Aqui termina o comunicado e começa uma carta de espanto:

Como fizeste uma coisa dessas, Leopoldo? Logo tu, exemplo para os atormentados do submundo e adjacências, pastor sem sermão ou moralismo, sem ismo nenhum, vivendo a anarquia puríssima do inferninho mais próximo. Como assim? Me explica se puderes e se ainda tiveres alguma rebelião no espírito.

Sou testemunha, Leopoldo, de que nunca enganaste ninguém. Foste sempre o porra-louca mais autêntico que já conheci. E porra-louca com remédio tarja preta é como cerveja sem álcool, religião sem pecado, pecado sem gozo, poeta sem noite, noite sem sereno, Caim sem Abel e, finalmente, porque senão ficaremos nesta lista até o fim dos tempos, um livro sem leitor e um pé de milho sem Rubem Braga. (Obrigado, Gay Talese).

Leopoldo, não tenta te curar porque – como diria nosso parceiro João Antônio – não há cura para a tua “alma de cristal”. Quem são eles para te trancafiar nestas paredes brancas, cheias de boas intenções e péssimas fórmulas, que apaziguam o ânimo e enganam o desejo? Quem foi que te convenceu, irmãozinho, que a tua emoção é uma loucura e a tua liberdade uma ameaça?

Esses órfãos de Simão Bacamarte não sabem de nada. Não sabem que sem a tua alegria bêbada e teu humor descarrilado a vida fica com cara de paulistano no trânsito, sem esperança de praia, na primeira e segunda marcha da impaciência.

Com meu copo de cerveja meio vazio, meio de saco cheio, olhando teu banquinho desocupado, debruçado neste nosso balcão e pensando na vida cara e na tua filosofia barata, imploro para que voltes para a boemia nossa de cada dia.
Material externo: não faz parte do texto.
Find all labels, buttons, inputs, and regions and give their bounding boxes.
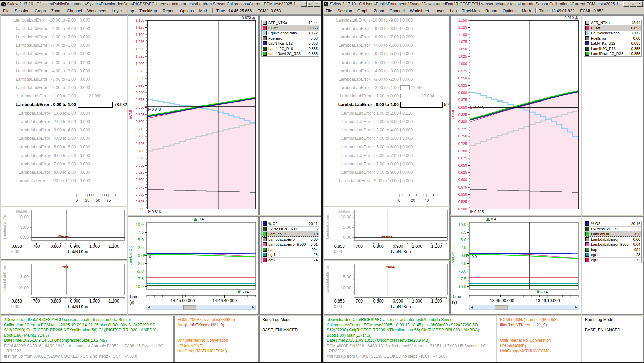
histogram-row[interactable]: LambdaLabError : -1.00 to 0.0027.894 [324,92,449,100]
legend-row[interactable]: LabNTKa_U120.853 [262,41,319,46]
histogram-row[interactable]: LambdaLabError : 7.00 to 8.000.000 [324,160,449,168]
histogram-row[interactable]: LambdaLabError : -7.00 to -6.000.000 [1,41,127,50]
menu-item-math[interactable]: Math [519,9,534,13]
histogram-row[interactable]: LambdaLabError : -8.00 to -7.000.000 [1,33,127,41]
histogram-row[interactable]: LambdaLabError : -4.00 to -3.000.000 [324,67,449,75]
menu-item-channel[interactable]: Channel [387,9,407,13]
menu-item-session[interactable]: Session [335,9,355,13]
histogram-row[interactable]: LambdaLabError : 9.00 to 10.000.000 [1,177,127,185]
menu-item-zoom[interactable]: Zoom [371,9,387,13]
histogram-row[interactable]: LambdaLabError : 4.00 to 5.000.000 [324,134,449,143]
menu-item-lap[interactable]: Lap [447,9,459,13]
histogram-row[interactable]: LambdaLabError : 5.00 to 6.000.000 [324,143,449,151]
maximize-button[interactable]: □ [630,1,636,7]
menu-item-options[interactable]: Options [500,9,519,13]
histogram-row[interactable]: LambdaLabError : -3.00 to -2.000.000 [324,75,449,83]
histogram-row[interactable]: LambdaLabError : 9.00 to 10.000.000 [324,177,449,185]
histogram-row[interactable]: LambdaLabError : -3.00 to -2.000.000 [1,75,127,83]
legend-row[interactable]: AFR_NTKa12.44 [262,20,319,26]
histogram-row[interactable]: LambdaLabError : 5.00 to 6.000.000 [1,143,127,151]
legend-row[interactable]: egt123 [584,252,641,258]
scatter-plot-1[interactable]: #####10.005.000.007000.8000.9001.0001.10… [1,207,127,259]
histogram-row[interactable]: LambdaLabError : 6.00 to 7.000.000 [324,151,449,160]
legend-row[interactable]: egt272 [584,258,641,263]
legend-row[interactable]: LamLabOK0.0 [262,232,319,237]
main-graph[interactable]: 1.1501.1251.1001.0751.0501.0251.0000.975… [128,16,258,215]
menu-item-report[interactable]: Report [482,9,500,13]
histogram-row[interactable]: LambdaLabError : -9.00 to -8.000.000 [324,24,449,33]
legend-row[interactable]: FuelError0.00 [584,36,641,41]
legend-row[interactable]: ECMf0.853 [584,26,641,31]
close-button[interactable]: ✕ [637,1,643,7]
legend-row[interactable]: EquivalenceRatio1.172 [584,31,641,36]
histogram-row[interactable]: LambdaLabError : -6.00 to -5.000.000 [324,50,449,58]
legend-row[interactable]: % O220.11 [262,221,319,227]
histogram-row[interactable]: LambdaLabError : -9.00 to -8.000.000 [1,24,127,33]
legend-row[interactable]: LambdaLabError-f(5000.04 [584,242,641,247]
histogram-row[interactable]: LambdaLabError : 3.00 to 4.000.000 [1,126,127,134]
histogram-row[interactable]: LambdaLabError : -5.00 to -4.000.000 [1,58,127,67]
minimize-button[interactable]: _ [301,1,307,7]
menu-item-graph[interactable]: Graph [355,9,371,13]
scatter-plot-1[interactable]: #####10.005.000.007000.8000.9001.0001.10… [324,207,449,259]
histogram-row[interactable]: LambdaLabError : -10.00 to -9.000.000 [1,16,127,24]
histogram-row[interactable]: LambdaLabError : -1.00 to 0.0021.068 [1,92,127,100]
histogram-row[interactable]: LambdaLabError : 0.00 to 1.0078.932 [1,100,127,109]
legend-row[interactable]: bap994 [262,247,319,253]
histogram-row[interactable]: LambdaLabError : 0.00 to 1.0059.524 [324,100,449,109]
legend-row[interactable]: LambdaLabError0.00 [584,237,641,242]
legend-row[interactable]: LambdaLabError-f(5000.01 [262,242,319,247]
legend-row[interactable]: ECMf0.853 [262,26,319,31]
legend-row[interactable]: Lam4RawL2C_R230.855 [262,51,319,56]
legend-row[interactable]: LabNTKa_U120.853 [584,41,641,46]
legend-row[interactable]: LambdaLabError0.00 [262,237,319,242]
scatter-plot-2[interactable]: -5.00-10.007000.8000.9001.0001.100LabNTK… [1,261,127,314]
histogram-row[interactable]: LambdaLabError : -6.00 to -5.000.000 [1,50,127,58]
menu-item-file[interactable]: File [323,9,335,13]
histogram-row[interactable]: LambdaLabError : -7.00 to -6.000.000 [324,41,449,50]
menu-item-layer[interactable]: Layer [432,9,447,13]
minimize-button[interactable]: _ [623,1,629,7]
histogram-row[interactable]: LambdaLabError : 6.00 to 7.000.000 [1,151,127,160]
menu-item-report[interactable]: Report [160,9,177,13]
menu-item-session[interactable]: Session [12,9,32,13]
histogram-row[interactable]: LambdaLabError : 2.00 to 3.000.000 [1,117,127,126]
legend-row[interactable]: ExPressL2C_R116 [262,227,319,232]
legend-row[interactable]: Lam4RawL2C_R230.855 [584,51,641,56]
histogram-row[interactable]: LambdaLabError : -2.00 to -1.000.000 [1,84,127,92]
legend-row[interactable]: % O220.16 [584,221,641,227]
histogram-row[interactable]: LambdaLabError : -8.00 to -7.000.000 [324,33,449,41]
legend-row[interactable]: EquivalenceRatio1.172 [262,31,319,36]
histogram-row[interactable]: LambdaLabError : 8.00 to 9.000.000 [1,168,127,176]
menu-item-math[interactable]: Math [196,9,211,13]
histogram-row[interactable]: LambdaLabError : -2.00 to -1.0012.466 [324,84,449,92]
histogram-row[interactable]: LambdaLabError : 4.00 to 5.000.000 [1,134,127,143]
main-graph[interactable]: 1.1501.1251.1001.0751.0501.0251.0000.975… [451,16,581,215]
menu-item-trackmap[interactable]: TrackMap [137,9,160,13]
menu-item-graph[interactable]: Graph [32,9,48,13]
menu-item-file[interactable]: File [0,9,12,13]
time-plot[interactable]: 10.07.55.02.50.0-2.5-5.0-7.5-10.0LamLabO… [451,217,581,314]
menu-item-zoom[interactable]: Zoom [48,9,64,13]
histogram-row[interactable]: LambdaLabError : -5.00 to -4.000.000 [324,58,449,67]
time-plot[interactable]: 10.07.55.02.50.0-2.5-5.0-7.5-10.0LamLabO… [128,217,258,314]
menu-item-worksheet[interactable]: Worksheet [407,9,432,13]
maximize-button[interactable]: □ [307,1,313,7]
menu-item-lap[interactable]: Lap [125,9,137,13]
legend-row[interactable]: bap994 [584,247,641,253]
legend-row[interactable]: ExPressL2C_R115 [584,227,641,232]
legend-row[interactable]: egt274 [262,258,319,263]
menu-item-channel[interactable]: Channel [64,9,85,13]
histogram-row[interactable]: LambdaLabError : -4.00 to -3.000.000 [1,67,127,75]
histogram-row[interactable]: LambdaLabError : 8.00 to 9.000.000 [324,168,449,176]
histogram-row[interactable]: LambdaLabError : 1.00 to 2.000.116 [324,109,449,117]
histogram-row[interactable]: LambdaLabError : 7.00 to 8.000.000 [1,160,127,168]
menu-item-layer[interactable]: Layer [109,9,125,13]
legend-row[interactable]: Lam4L2C_R160.855 [584,46,641,52]
histogram-row[interactable]: LambdaLabError : 2.00 to 3.000.000 [324,117,449,126]
histogram-row[interactable]: LambdaLabError : 3.00 to 4.000.000 [324,126,449,134]
histogram-row[interactable]: LambdaLabError : 1.00 to 2.000.000 [1,109,127,117]
legend-row[interactable]: egt125 [262,252,319,258]
close-button[interactable]: ✕ [314,1,320,7]
menu-item-options[interactable]: Options [177,9,196,13]
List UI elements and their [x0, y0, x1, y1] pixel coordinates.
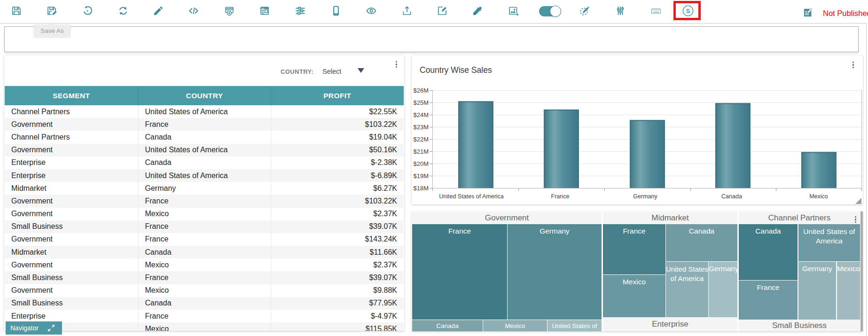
svg-text:Canada: Canada — [721, 193, 742, 200]
svg-text:$21M: $21M — [413, 148, 429, 155]
svg-text:$24M: $24M — [413, 111, 429, 118]
svg-text:$26M: $26M — [413, 87, 429, 94]
svg-text:$23M: $23M — [413, 124, 429, 131]
svg-text:United States of America: United States of America — [439, 193, 504, 200]
svg-text:Germany: Germany — [633, 193, 657, 200]
svg-text:$20M: $20M — [413, 160, 429, 167]
svg-text:$22M: $22M — [413, 136, 429, 143]
svg-text:S: S — [686, 8, 690, 15]
svg-text:Mexico: Mexico — [809, 193, 828, 200]
svg-text:France: France — [551, 193, 570, 200]
svg-text:$19M: $19M — [413, 172, 429, 180]
svg-text:$25M: $25M — [413, 99, 429, 106]
svg-text:$18M: $18M — [413, 185, 429, 192]
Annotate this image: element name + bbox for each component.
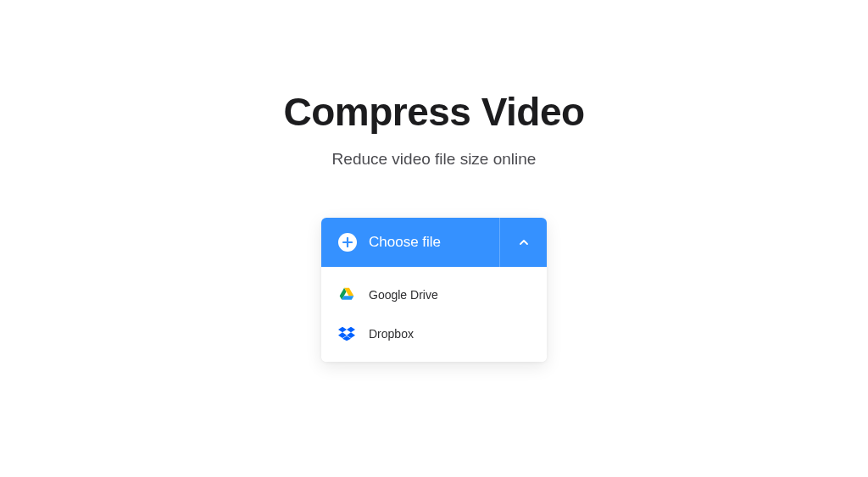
plus-icon (338, 233, 357, 252)
page-title: Compress Video (283, 89, 584, 135)
choose-file-label: Choose file (369, 234, 441, 251)
dropbox-icon (338, 325, 355, 342)
dropdown-item-label: Google Drive (369, 288, 438, 302)
dropdown-menu: Google Drive Dropbox (321, 267, 547, 362)
upload-widget: Choose file Google Drive (321, 218, 547, 362)
dropdown-item-google-drive[interactable]: Google Drive (321, 275, 547, 314)
chevron-up-icon (518, 236, 530, 248)
choose-file-row: Choose file (321, 218, 547, 267)
page-subtitle: Reduce video file size online (332, 150, 537, 169)
dropdown-item-label: Dropbox (369, 327, 414, 341)
choose-file-button[interactable]: Choose file (321, 218, 499, 267)
google-drive-icon (338, 286, 355, 303)
dropdown-toggle-button[interactable] (499, 218, 547, 267)
dropdown-item-dropbox[interactable]: Dropbox (321, 314, 547, 353)
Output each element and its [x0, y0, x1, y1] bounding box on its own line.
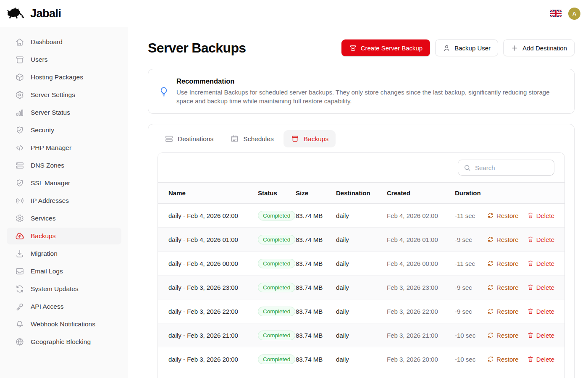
sidebar-item-label: Services: [31, 215, 55, 222]
tab-destinations[interactable]: Destinations: [158, 130, 220, 147]
sidebar-item-label: PHP Manager: [31, 144, 71, 152]
delete-label: Delete: [536, 212, 554, 219]
code-icon: [15, 143, 24, 152]
backup-created: Feb 4, 2026 00:00: [387, 252, 455, 276]
delete-label: Delete: [536, 332, 554, 339]
table-row: daily - Feb 4, 2026 01:00 Completed 83.7…: [158, 228, 564, 252]
sidebar-item-system-updates[interactable]: System Updates: [7, 281, 121, 297]
restore-label: Restore: [496, 284, 519, 291]
shield-check-icon: [15, 126, 24, 135]
sidebar-item-server-settings[interactable]: Server Settings: [7, 87, 121, 103]
trash-icon: [527, 236, 534, 243]
tab-backups[interactable]: Backups: [284, 130, 336, 147]
backups-table-card: Name Status Size Destination Created Dur…: [158, 152, 565, 378]
delete-button[interactable]: Delete: [527, 212, 554, 219]
restore-button[interactable]: Restore: [487, 260, 519, 267]
table-footer: Showing 1 to 7 of 7 results Per page 10: [158, 371, 564, 378]
sidebar-item-hosting-packages[interactable]: Hosting Packages: [7, 69, 121, 86]
delete-button[interactable]: Delete: [527, 284, 554, 291]
brand-logo[interactable]: Jabali: [6, 7, 61, 21]
restore-button[interactable]: Restore: [487, 332, 519, 339]
gear-icon: [15, 214, 24, 223]
avatar[interactable]: A: [568, 8, 580, 20]
delete-label: Delete: [536, 356, 554, 363]
sidebar-item-label: Dashboard: [31, 38, 63, 46]
lightbulb-icon: [158, 77, 169, 105]
table-row: daily - Feb 3, 2026 20:00 Completed 83.7…: [158, 347, 564, 371]
status-badge: Completed: [258, 307, 295, 316]
delete-button[interactable]: Delete: [527, 308, 554, 315]
sidebar-item-server-status[interactable]: Server Status: [7, 104, 121, 121]
sidebar-item-dns-zones[interactable]: DNS Zones: [7, 157, 121, 174]
sidebar-item-backups[interactable]: Backups: [7, 228, 121, 244]
user-icon: [443, 44, 451, 52]
status-badge: Completed: [258, 259, 295, 268]
status-badge: Completed: [258, 331, 295, 340]
home-icon: [15, 37, 24, 47]
sidebar-item-email-logs[interactable]: Email Logs: [7, 263, 121, 280]
backup-name: daily - Feb 3, 2026 22:00: [158, 299, 258, 323]
arrow-path-icon: [487, 332, 494, 339]
search-input[interactable]: [475, 164, 559, 171]
delete-button[interactable]: Delete: [527, 236, 554, 243]
add-destination-button[interactable]: Add Destination: [503, 39, 575, 56]
sidebar-item-label: SSL Manager: [31, 179, 70, 187]
delete-button[interactable]: Delete: [527, 260, 554, 267]
restore-button[interactable]: Restore: [487, 356, 519, 363]
trash-icon: [527, 212, 534, 219]
sidebar-item-api-access[interactable]: API Access: [7, 298, 121, 315]
sidebar-item-label: System Updates: [31, 285, 79, 293]
backup-size: 83.74 MB: [296, 228, 336, 252]
archive-box-icon: [291, 134, 299, 143]
restore-button[interactable]: Restore: [487, 212, 519, 219]
server-stack-icon: [165, 134, 173, 143]
table-header-row: Name Status Size Destination Created Dur…: [158, 183, 564, 204]
backups-table: Name Status Size Destination Created Dur…: [158, 182, 564, 371]
sidebar-item-label: Users: [31, 56, 47, 63]
restore-button[interactable]: Restore: [487, 284, 519, 291]
table-row: daily - Feb 4, 2026 00:00 Completed 83.7…: [158, 252, 564, 276]
table-row: daily - Feb 3, 2026 21:00 Completed 83.7…: [158, 323, 564, 347]
calendar-icon: [230, 134, 239, 143]
uk-flag-icon[interactable]: [550, 10, 562, 17]
table-row: daily - Feb 4, 2026 02:00 Completed 83.7…: [158, 204, 564, 228]
backup-user-button[interactable]: Backup User: [435, 39, 498, 56]
sidebar-item-ip-addresses[interactable]: IP Addresses: [7, 192, 121, 209]
column-header-name: Name: [158, 183, 258, 204]
sidebar-item-services[interactable]: Services: [7, 210, 121, 227]
restore-label: Restore: [496, 260, 519, 267]
boar-icon: [6, 7, 28, 21]
plus-icon: [511, 44, 519, 52]
backup-destination: daily: [336, 323, 387, 347]
sidebar-item-security[interactable]: Security: [7, 122, 121, 139]
sidebar-item-migration[interactable]: Migration: [7, 245, 121, 262]
create-server-backup-button[interactable]: Create Server Backup: [341, 39, 430, 56]
sidebar-item-php-manager[interactable]: PHP Manager: [7, 139, 121, 156]
sidebar-item-users[interactable]: Users: [7, 51, 121, 68]
gear-icon: [15, 90, 24, 100]
restore-button[interactable]: Restore: [487, 308, 519, 315]
trash-icon: [527, 308, 534, 315]
backup-name: daily - Feb 3, 2026 21:00: [158, 323, 258, 347]
backups-panel: Destinations Schedules Backups: [148, 124, 575, 378]
restore-button[interactable]: Restore: [487, 236, 519, 243]
key-icon: [15, 302, 24, 311]
button-label: Add Destination: [522, 45, 567, 52]
backup-name: daily - Feb 4, 2026 01:00: [158, 228, 258, 252]
main-content: Server Backups Create Server Backup Back…: [128, 27, 588, 378]
backup-name: daily - Feb 3, 2026 20:00: [158, 347, 258, 371]
delete-button[interactable]: Delete: [527, 356, 554, 363]
sidebar-item-dashboard[interactable]: Dashboard: [7, 34, 121, 50]
sidebar-item-geographic-blocking[interactable]: Geographic Blocking: [7, 333, 121, 350]
status-badge: Completed: [258, 354, 295, 364]
tab-schedules[interactable]: Schedules: [223, 130, 281, 147]
sidebar-item-webhook-notifications[interactable]: Webhook Notifications: [7, 316, 121, 333]
cube-icon: [15, 73, 24, 82]
column-header-created: Created: [387, 183, 455, 204]
sidebar-item-label: Server Settings: [31, 91, 75, 99]
backup-destination: daily: [336, 276, 387, 299]
sidebar-item-ssl-manager[interactable]: SSL Manager: [7, 175, 121, 192]
sidebar-item-label: Email Logs: [31, 268, 63, 275]
backup-size: 83.74 MB: [296, 299, 336, 323]
delete-button[interactable]: Delete: [527, 332, 554, 339]
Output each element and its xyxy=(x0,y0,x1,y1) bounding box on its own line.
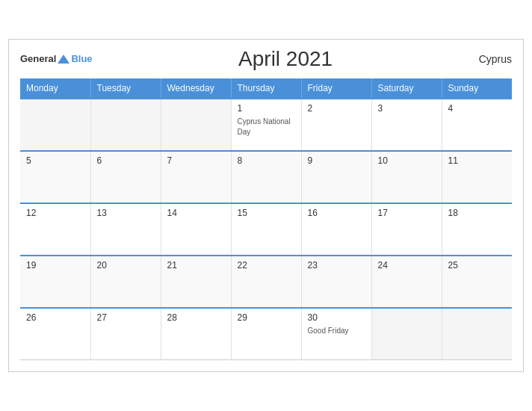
day-number: 15 xyxy=(238,208,295,218)
calendar-table: Monday Tuesday Wednesday Thursday Friday… xyxy=(20,78,512,361)
day-number: 11 xyxy=(448,155,507,166)
calendar-week-row: 1Cyprus National Day234 xyxy=(20,99,512,151)
logo: GeneralBlue xyxy=(20,53,93,64)
calendar-day-cell: 19 xyxy=(20,256,90,308)
col-monday: Monday xyxy=(20,78,90,99)
calendar-day-cell: 11 xyxy=(442,151,512,203)
calendar-day-cell: 26 xyxy=(20,308,90,360)
calendar-day-cell: 5 xyxy=(20,151,90,203)
col-thursday: Thursday xyxy=(231,78,301,99)
col-wednesday: Wednesday xyxy=(161,78,231,99)
calendar-day-cell xyxy=(371,308,442,360)
calendar-header-row: Monday Tuesday Wednesday Thursday Friday… xyxy=(20,78,512,99)
col-friday: Friday xyxy=(301,78,371,99)
day-number: 4 xyxy=(448,103,507,114)
day-number: 7 xyxy=(167,155,225,166)
calendar-day-cell: 25 xyxy=(442,256,512,308)
calendar-body: 1Cyprus National Day23456789101112131415… xyxy=(20,99,512,360)
calendar-day-cell xyxy=(442,308,512,360)
calendar-day-cell: 20 xyxy=(90,256,161,308)
calendar-day-cell: 9 xyxy=(301,151,371,203)
logo-general-text: General xyxy=(20,54,56,64)
calendar-day-cell: 1Cyprus National Day xyxy=(231,99,301,151)
day-number: 14 xyxy=(167,208,225,218)
logo-blue-text: Blue xyxy=(71,53,92,64)
calendar-week-row: 2627282930Good Friday xyxy=(20,308,512,360)
calendar-day-cell: 4 xyxy=(442,99,512,151)
calendar-day-cell xyxy=(161,99,231,151)
calendar-day-cell: 15 xyxy=(231,203,301,256)
calendar-day-cell: 30Good Friday xyxy=(301,308,371,360)
calendar-day-cell: 28 xyxy=(161,308,231,360)
col-sunday: Sunday xyxy=(442,78,512,99)
calendar-day-cell: 13 xyxy=(90,203,161,256)
calendar-week-row: 12131415161718 xyxy=(20,203,512,256)
calendar-day-cell: 23 xyxy=(301,256,371,308)
day-number: 28 xyxy=(167,312,225,323)
day-number: 12 xyxy=(26,208,84,218)
calendar-week-row: 567891011 xyxy=(20,151,512,203)
svg-marker-0 xyxy=(58,55,69,64)
calendar-day-cell: 21 xyxy=(161,256,231,308)
day-number: 1 xyxy=(238,103,295,114)
calendar-day-cell: 7 xyxy=(161,151,231,203)
calendar-container: GeneralBlue April 2021 Cyprus Monday Tue… xyxy=(8,39,524,373)
day-number: 22 xyxy=(238,260,295,271)
calendar-day-cell: 16 xyxy=(301,203,371,256)
col-saturday: Saturday xyxy=(371,78,442,99)
day-number: 3 xyxy=(378,103,436,114)
day-number: 9 xyxy=(308,155,365,166)
day-number: 13 xyxy=(97,208,155,218)
day-number: 17 xyxy=(378,208,436,218)
day-number: 27 xyxy=(97,312,155,323)
day-number: 29 xyxy=(238,312,295,323)
day-number: 30 xyxy=(308,312,365,323)
calendar-day-cell: 29 xyxy=(231,308,301,360)
event-label: Cyprus National Day xyxy=(238,117,291,136)
calendar-day-cell: 22 xyxy=(231,256,301,308)
day-number: 16 xyxy=(308,208,365,218)
calendar-day-cell: 12 xyxy=(20,203,90,256)
event-label: Good Friday xyxy=(308,327,349,335)
col-tuesday: Tuesday xyxy=(90,78,161,99)
day-number: 18 xyxy=(448,208,507,218)
month-title: April 2021 xyxy=(238,47,332,71)
day-number: 25 xyxy=(448,260,507,271)
calendar-day-cell: 17 xyxy=(371,203,442,256)
calendar-day-cell: 27 xyxy=(90,308,161,360)
calendar-day-cell: 18 xyxy=(442,203,512,256)
day-number: 24 xyxy=(378,260,436,271)
calendar-day-cell xyxy=(90,99,161,151)
calendar-day-cell: 10 xyxy=(371,151,442,203)
calendar-day-cell: 2 xyxy=(301,99,371,151)
day-number: 2 xyxy=(308,103,365,114)
calendar-week-row: 19202122232425 xyxy=(20,256,512,308)
country-name: Cyprus xyxy=(479,53,512,65)
day-number: 6 xyxy=(97,155,155,166)
day-number: 19 xyxy=(26,260,84,271)
calendar-day-cell: 24 xyxy=(371,256,442,308)
day-number: 26 xyxy=(26,312,84,323)
calendar-header: GeneralBlue April 2021 Cyprus xyxy=(20,47,512,71)
day-number: 20 xyxy=(97,260,155,271)
calendar-day-cell: 6 xyxy=(90,151,161,203)
calendar-day-cell: 14 xyxy=(161,203,231,256)
calendar-day-cell: 8 xyxy=(231,151,301,203)
day-number: 5 xyxy=(26,155,84,166)
day-number: 8 xyxy=(238,155,295,166)
day-number: 21 xyxy=(167,260,225,271)
calendar-day-cell: 3 xyxy=(371,99,442,151)
day-number: 10 xyxy=(378,155,436,166)
calendar-day-cell xyxy=(20,99,90,151)
day-number: 23 xyxy=(308,260,365,271)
Se quiseres, escuta com atenção, te resgato daí na marra, mesmo que na maca ou em camisa de força.

Leopoldo, meu sábio, não desiste, não te rende.

Mesmo sozinho, brindo à tua loucura para que ela, como a casa bíblica, resista fincada sobre a rocha e que os ventos da lucidez e os jalecos da ciência não te façam cair nas tentações do equilíbrio, da vida zen e da alimentação macrobiótica. Amém!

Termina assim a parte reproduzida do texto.